In [5]:
# The DBLP Publication Network

# 1. Problem statement:

# The following datasets, provided on Canvas, contain bipartite graphs where one set of nodes (vertices) are authors
# and the other set are academic papers. Each edge (a, p) connects an author a to a paper p.
# out.dblp_author-short.txt
# out.dblp_author-medium.txt
# out.dblp_author-long.txt
# out.dblp_author-all.txt
# The short dataset contains 1,000 edges, the medium 10,000 edges, the long version 100,000 edges, and the "all"
# version has all the edges.
# Note: The network is encoded with two numbers per line separated by spaces. You will need to open and read the file,
# and then turn the read data into a meaningful format. If you use Python, you should be able to use built-in method
# split to get a list of numbers. The numbers at even indices (starting at 0) are authors, and the numbers at odd
# indices are publications. You will want to be mindful not to do things that take a lot of operations or memory.

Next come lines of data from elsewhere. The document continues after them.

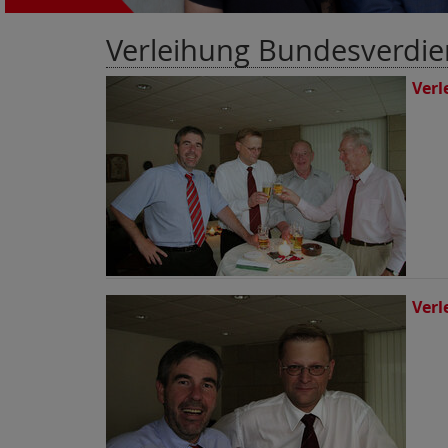
Verleihung Bundesverdien
Verl
Verl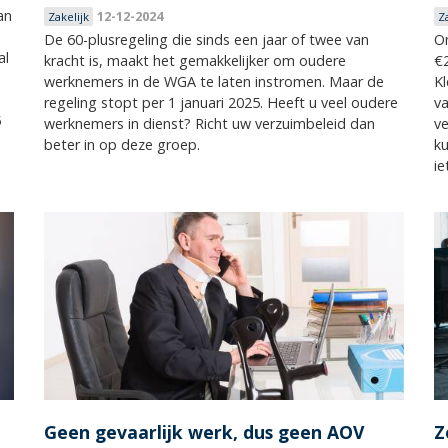
an
12-12-2024
Zakelijk
Z
e
De 60-plusregeling die sinds een jaar of twee van
O
al
kracht is, maakt het gemakkelijker om oudere
€2
werknemers in de WGA te laten instromen. Maar de
K
regeling stopt per 1 januari 2025. Heeft u veel oudere
va
5
werknemers in dienst? Richt uw verzuimbeleid dan
v
beter in op deze groep.
ku
ie
Geen gevaarlijk werk, dus geen AOV
Z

# a) Find the minimum, maximum, and average number authors per paper.
# b) Find the minimum, maximum, and average number of papers per author.
# c) Find the (not necessarily unique) author who has written the most papers. Call this author X. An author other
# than X has an X-index of 1 if she has co-authored at least one paper with X. An author has an X-index of 2 if she
# does not have an X-index of 1, but has co-authored a paper with someone who has an X-index of 1. Similarly, you can
# define having an X-index of 3, 4, etc.
# Write a function that produces the set of authors for some given index, n.

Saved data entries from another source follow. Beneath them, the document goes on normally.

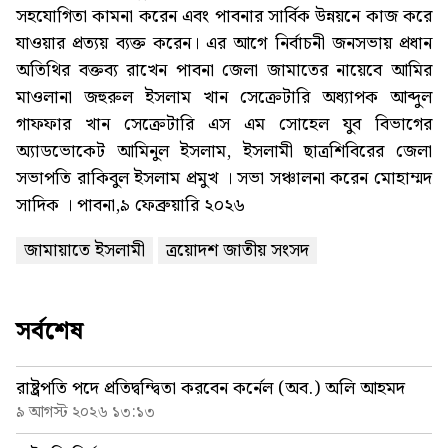
সহযোগিতা কামনা করেন এবং পাবনার সার্বিক উন্নয়নে কাজ করে
যাওয়ার প্রত্যয় ব্যক্ত করেন। এর আগে নির্বাচনী জনসভায় প্রধান
অতিথির বক্তব্য রাখেন পাবনা জেলা জামাতের নায়েবে আমির
মাওলানা জহুরুল ইসলাম খান সেক্রেটারি অধ্যাপক আব্দুল
গাফফার খান সেক্রেটারি এস এম সোহেল যুব বিভাগের
অ্যাডভোকেট আমিনুল ইসলাম, ইসলামী ছাত্রশিবিরের জেলা
সভাপতি রাকিবুল ইসলাম প্রমুখ । সভা সঞ্চালনা করেন মোহাম্মদ
সাদিক । পাবনা,৯ ফেব্রুয়ারি ২০২৬
জামায়াতে ইসলামী
ত্রয়োদশ জাতীয় সংসদ
সর্বশেষ
রাষ্ট্রপতি পদে প্রতিদ্বন্দ্বিতা করবেন কর্নেল (অব.) অলি আহমদ
৯ আগস্ট ২০২৬ ১৩:১৩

# 2. Mathematical description of the solution:

# The solution can be broken down into three parts:
# (1) creating the adjacency list to represent the network. Each edge (a, p) from an author a to a paper p can be seen
# as an edge in the adjacency list. We can establish two adjacency lists, one using author as the key and set of papers
# for this author as the value, one using paper as key and set of authors for this paper as the value.
# (2) Once the graphs are established, we can calculate the minimum, the maximum, and the average number of papers per
# author and number of authors per paper.
# (3) Using the graph we created, we can obtain a list of X authors by comparing whether the length of the set of papers
# equals to the maximum paper per author. We will use a BFS algorithm to process the graph. The initial array containing
# all the X authors will be the initial queue in the iterative BFS algorithm. Currently, we are at level 0, because X-index
# 1 indicates the co-author of X author, so X author can be set to level 0. We need to process the graph level by level,
# starting from the X author, so this makes sure that we do not go back to the previous level. This logic satisfies the
# problem statements that author with X-index of 2 does not have an X-index of 1, but only co-author with someone who
# has X-index of 1. In order to process the graph level by level, we need to know how many elements are at the current
# level. Thus, we use a variable cur_level_size to save for the number of elements in the queue before we pop anything
# from the queue. For each value that is already in the queue, we label them as visited, so we do not go back to the author
# that we already processed and create an infinite loop. To get the co-author of our current author, we first loop through
# all the papers published by this author, and for each paper, look up all its authors. If these authors are not already
# visited, we can add them to the queue. If the current level has finished processing, increment the level variable by 1
# and go to process the next level. Once the level is equal to the desired X-index of n, we add all the elements in the queue
# into an array and return it.

# 3. Observations and insights drawn from your approach:

# The BFS algorithm is implemented iteratively using a queue data structure. A queue is a FIFO data structure, which means
# that anything added first to the queue will be popped out of the queue first. We are able to process the graph level
# by level by leveraging the characteristics of queue. The time complexity of the algorithm to calculate maximum, minimum,
# and average values are O(V+E). The BFS algorihtm time complexity is O(V+E) as well, so the time complexity of the whole 
# algorithm is O(V+E), where V represents the number of vertex (author and paper), and E represents the number of edges 
# (from author to paper and from paper to author).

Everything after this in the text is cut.